▸ Records for this task:
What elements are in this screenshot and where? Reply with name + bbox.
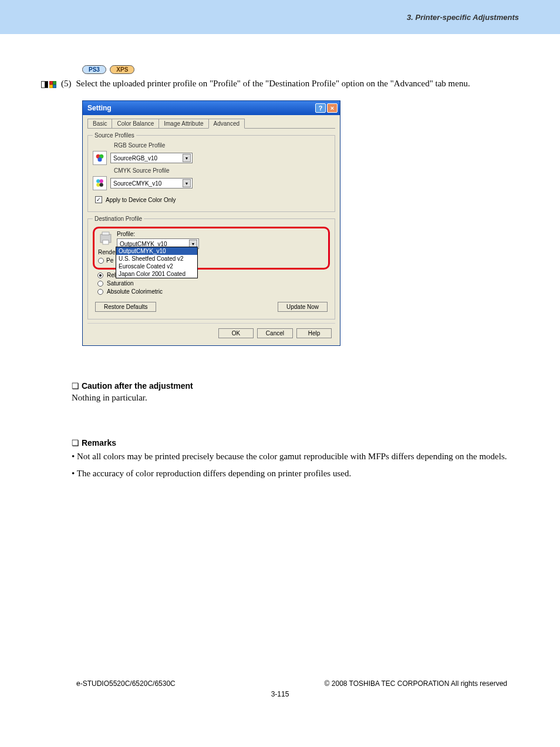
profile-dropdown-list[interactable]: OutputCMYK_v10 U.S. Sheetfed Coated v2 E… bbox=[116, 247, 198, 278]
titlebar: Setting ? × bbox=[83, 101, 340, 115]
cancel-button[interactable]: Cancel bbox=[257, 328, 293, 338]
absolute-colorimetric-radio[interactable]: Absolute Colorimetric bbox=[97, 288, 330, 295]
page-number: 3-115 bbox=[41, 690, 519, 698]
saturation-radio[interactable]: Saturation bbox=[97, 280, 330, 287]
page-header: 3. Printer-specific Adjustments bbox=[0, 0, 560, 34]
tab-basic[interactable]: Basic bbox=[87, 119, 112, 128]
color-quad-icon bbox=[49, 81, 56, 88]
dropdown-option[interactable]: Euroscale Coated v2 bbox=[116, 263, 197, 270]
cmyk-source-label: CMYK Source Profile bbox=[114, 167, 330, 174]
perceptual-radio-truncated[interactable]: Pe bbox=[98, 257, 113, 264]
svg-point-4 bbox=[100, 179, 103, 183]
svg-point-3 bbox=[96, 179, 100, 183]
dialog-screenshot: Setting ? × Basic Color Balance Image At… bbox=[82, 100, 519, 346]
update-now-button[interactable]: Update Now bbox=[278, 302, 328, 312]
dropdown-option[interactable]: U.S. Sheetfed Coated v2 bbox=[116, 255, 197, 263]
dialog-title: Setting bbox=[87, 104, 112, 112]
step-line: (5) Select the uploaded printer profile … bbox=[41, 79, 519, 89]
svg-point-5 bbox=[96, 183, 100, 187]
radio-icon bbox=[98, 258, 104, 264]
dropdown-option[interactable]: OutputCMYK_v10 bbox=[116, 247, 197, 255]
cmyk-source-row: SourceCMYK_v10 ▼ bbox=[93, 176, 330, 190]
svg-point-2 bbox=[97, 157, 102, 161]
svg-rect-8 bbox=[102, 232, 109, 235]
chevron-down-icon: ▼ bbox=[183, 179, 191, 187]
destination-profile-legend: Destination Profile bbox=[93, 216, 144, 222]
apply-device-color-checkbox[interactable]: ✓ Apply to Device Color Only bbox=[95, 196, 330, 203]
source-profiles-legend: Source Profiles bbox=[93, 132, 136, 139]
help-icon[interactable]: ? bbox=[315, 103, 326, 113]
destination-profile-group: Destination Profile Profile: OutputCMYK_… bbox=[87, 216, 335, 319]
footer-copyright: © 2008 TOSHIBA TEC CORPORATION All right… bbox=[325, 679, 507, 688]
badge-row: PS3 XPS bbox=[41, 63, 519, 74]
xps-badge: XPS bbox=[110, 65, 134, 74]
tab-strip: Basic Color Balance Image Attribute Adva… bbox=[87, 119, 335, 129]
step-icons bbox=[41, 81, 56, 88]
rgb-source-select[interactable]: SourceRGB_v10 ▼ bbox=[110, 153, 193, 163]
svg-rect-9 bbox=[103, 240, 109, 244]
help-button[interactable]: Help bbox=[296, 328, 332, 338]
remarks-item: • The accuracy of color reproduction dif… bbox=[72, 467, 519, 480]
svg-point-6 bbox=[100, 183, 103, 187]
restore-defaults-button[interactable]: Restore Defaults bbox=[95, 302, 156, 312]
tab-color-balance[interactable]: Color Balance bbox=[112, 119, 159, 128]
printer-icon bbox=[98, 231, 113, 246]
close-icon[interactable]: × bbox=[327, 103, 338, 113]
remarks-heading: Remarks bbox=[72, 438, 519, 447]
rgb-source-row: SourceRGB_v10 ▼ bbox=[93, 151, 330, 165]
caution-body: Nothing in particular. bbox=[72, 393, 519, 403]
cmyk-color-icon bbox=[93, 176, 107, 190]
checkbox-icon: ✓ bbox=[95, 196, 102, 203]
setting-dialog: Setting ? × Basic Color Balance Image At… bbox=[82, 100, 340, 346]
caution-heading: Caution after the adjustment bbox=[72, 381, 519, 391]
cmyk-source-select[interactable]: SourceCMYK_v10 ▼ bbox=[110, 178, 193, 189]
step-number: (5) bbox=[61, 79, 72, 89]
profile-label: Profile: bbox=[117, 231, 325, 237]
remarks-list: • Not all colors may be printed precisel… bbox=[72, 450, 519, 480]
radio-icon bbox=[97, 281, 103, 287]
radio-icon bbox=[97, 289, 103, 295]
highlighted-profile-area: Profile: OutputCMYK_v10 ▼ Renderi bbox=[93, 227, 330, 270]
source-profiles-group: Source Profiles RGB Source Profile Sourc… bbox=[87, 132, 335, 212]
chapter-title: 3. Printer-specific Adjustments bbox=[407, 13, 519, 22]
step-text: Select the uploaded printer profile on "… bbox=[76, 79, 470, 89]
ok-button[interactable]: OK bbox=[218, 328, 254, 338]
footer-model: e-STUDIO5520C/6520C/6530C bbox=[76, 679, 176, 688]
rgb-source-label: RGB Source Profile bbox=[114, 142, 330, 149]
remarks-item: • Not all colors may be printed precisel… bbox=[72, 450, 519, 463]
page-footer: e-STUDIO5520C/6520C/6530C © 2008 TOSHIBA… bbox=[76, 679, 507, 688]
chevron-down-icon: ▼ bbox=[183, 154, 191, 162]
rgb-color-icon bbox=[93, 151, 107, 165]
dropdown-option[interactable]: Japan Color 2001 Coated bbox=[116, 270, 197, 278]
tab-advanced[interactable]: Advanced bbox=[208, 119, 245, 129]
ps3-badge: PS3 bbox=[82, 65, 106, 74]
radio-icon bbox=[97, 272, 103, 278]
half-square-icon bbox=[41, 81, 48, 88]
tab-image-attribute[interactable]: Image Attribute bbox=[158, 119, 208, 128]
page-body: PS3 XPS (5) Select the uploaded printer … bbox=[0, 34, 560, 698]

▸ To do:
From the first line to the last, set down the records above exactly and skip the pictures.

▸ Answer box:
What elements are in this screenshot and where? Reply with name + bbox.
profile-dropdown-list[interactable]: OutputCMYK_v10 U.S. Sheetfed Coated v2 E… bbox=[116, 247, 198, 278]
titlebar: Setting ? × bbox=[83, 101, 340, 115]
cancel-button[interactable]: Cancel bbox=[257, 328, 293, 338]
absolute-colorimetric-radio[interactable]: Absolute Colorimetric bbox=[97, 288, 330, 295]
page-number: 3-115 bbox=[41, 690, 519, 698]
saturation-radio[interactable]: Saturation bbox=[97, 280, 330, 287]
page-header: 3. Printer-specific Adjustments bbox=[0, 0, 560, 34]
tab-basic[interactable]: Basic bbox=[87, 119, 112, 128]
color-quad-icon bbox=[49, 81, 56, 88]
dropdown-option[interactable]: Euroscale Coated v2 bbox=[116, 263, 197, 270]
cmyk-source-label: CMYK Source Profile bbox=[114, 167, 330, 174]
perceptual-radio-truncated[interactable]: Pe bbox=[98, 257, 113, 264]
svg-point-4 bbox=[100, 179, 103, 183]
svg-point-3 bbox=[96, 179, 100, 183]
dialog-screenshot: Setting ? × Basic Color Balance Image At… bbox=[82, 100, 519, 346]
update-now-button[interactable]: Update Now bbox=[278, 302, 328, 312]
dropdown-option[interactable]: U.S. Sheetfed Coated v2 bbox=[116, 255, 197, 263]
dialog-title: Setting bbox=[87, 104, 112, 112]
step-line: (5) Select the uploaded printer profile … bbox=[41, 79, 519, 89]
svg-point-5 bbox=[96, 183, 100, 187]
radio-icon bbox=[98, 258, 104, 264]
dropdown-option[interactable]: OutputCMYK_v10 bbox=[116, 247, 197, 255]
cmyk-source-row: SourceCMYK_v10 ▼ bbox=[93, 176, 330, 190]
svg-point-2 bbox=[97, 157, 102, 161]
svg-rect-8 bbox=[102, 232, 109, 235]
chevron-down-icon: ▼ bbox=[183, 179, 191, 187]
destination-profile-legend: Destination Profile bbox=[93, 216, 144, 222]
apply-device-color-checkbox[interactable]: ✓ Apply to Device Color Only bbox=[95, 196, 330, 203]
source-profiles-legend: Source Profiles bbox=[93, 132, 136, 139]
help-icon[interactable]: ? bbox=[315, 103, 326, 113]
destination-profile-group: Destination Profile Profile: OutputCMYK_… bbox=[87, 216, 335, 319]
footer-copyright: © 2008 TOSHIBA TEC CORPORATION All right… bbox=[325, 679, 507, 688]
badge-row: PS3 XPS bbox=[41, 63, 519, 74]
xps-badge: XPS bbox=[110, 65, 134, 74]
tab-strip: Basic Color Balance Image Attribute Adva… bbox=[87, 119, 335, 129]
step-icons bbox=[41, 81, 56, 88]
rgb-source-select[interactable]: SourceRGB_v10 ▼ bbox=[110, 153, 193, 163]
svg-rect-9 bbox=[103, 240, 109, 244]
help-button[interactable]: Help bbox=[296, 328, 332, 338]
remarks-item: • The accuracy of color reproduction dif… bbox=[72, 467, 519, 480]
svg-point-6 bbox=[100, 183, 103, 187]
restore-defaults-button[interactable]: Restore Defaults bbox=[95, 302, 156, 312]
tab-color-balance[interactable]: Color Balance bbox=[112, 119, 159, 128]
printer-icon bbox=[98, 231, 113, 246]
close-icon[interactable]: × bbox=[327, 103, 338, 113]
remarks-heading: Remarks bbox=[72, 438, 519, 447]
rgb-source-row: SourceRGB_v10 ▼ bbox=[93, 151, 330, 165]
caution-body: Nothing in particular. bbox=[72, 393, 519, 403]
cmyk-color-icon bbox=[93, 176, 107, 190]
checkbox-icon: ✓ bbox=[95, 196, 102, 203]
setting-dialog: Setting ? × Basic Color Balance Image At… bbox=[82, 100, 340, 346]
caution-heading: Caution after the adjustment bbox=[72, 381, 519, 391]
cmyk-source-select[interactable]: SourceCMYK_v10 ▼ bbox=[110, 178, 193, 189]
step-number: (5) bbox=[61, 79, 72, 89]
profile-label: Profile: bbox=[117, 231, 325, 237]
remarks-list: • Not all colors may be printed precisel… bbox=[72, 450, 519, 480]
radio-icon bbox=[97, 281, 103, 287]
radio-icon bbox=[97, 289, 103, 295]
highlighted-profile-area: Profile: OutputCMYK_v10 ▼ Renderi bbox=[93, 227, 330, 270]
source-profiles-group: Source Profiles RGB Source Profile Sourc… bbox=[87, 132, 335, 212]
chapter-title: 3. Printer-specific Adjustments bbox=[407, 13, 519, 22]
step-text: Select the uploaded printer profile on "… bbox=[76, 79, 470, 89]
ok-button[interactable]: OK bbox=[218, 328, 254, 338]
footer-model: e-STUDIO5520C/6520C/6530C bbox=[76, 679, 176, 688]
rgb-source-label: RGB Source Profile bbox=[114, 142, 330, 149]
remarks-item: • Not all colors may be printed precisel… bbox=[72, 450, 519, 463]
page-footer: e-STUDIO5520C/6520C/6530C © 2008 TOSHIBA… bbox=[76, 679, 507, 688]
chevron-down-icon: ▼ bbox=[183, 154, 191, 162]
rgb-color-icon bbox=[93, 151, 107, 165]
dropdown-option[interactable]: Japan Color 2001 Coated bbox=[116, 270, 197, 278]
tab-advanced[interactable]: Advanced bbox=[208, 119, 245, 129]
ps3-badge: PS3 bbox=[82, 65, 106, 74]
radio-icon bbox=[97, 272, 103, 278]
half-square-icon bbox=[41, 81, 48, 88]
tab-image-attribute[interactable]: Image Attribute bbox=[158, 119, 208, 128]
page-body: PS3 XPS (5) Select the uploaded printer … bbox=[0, 34, 560, 698]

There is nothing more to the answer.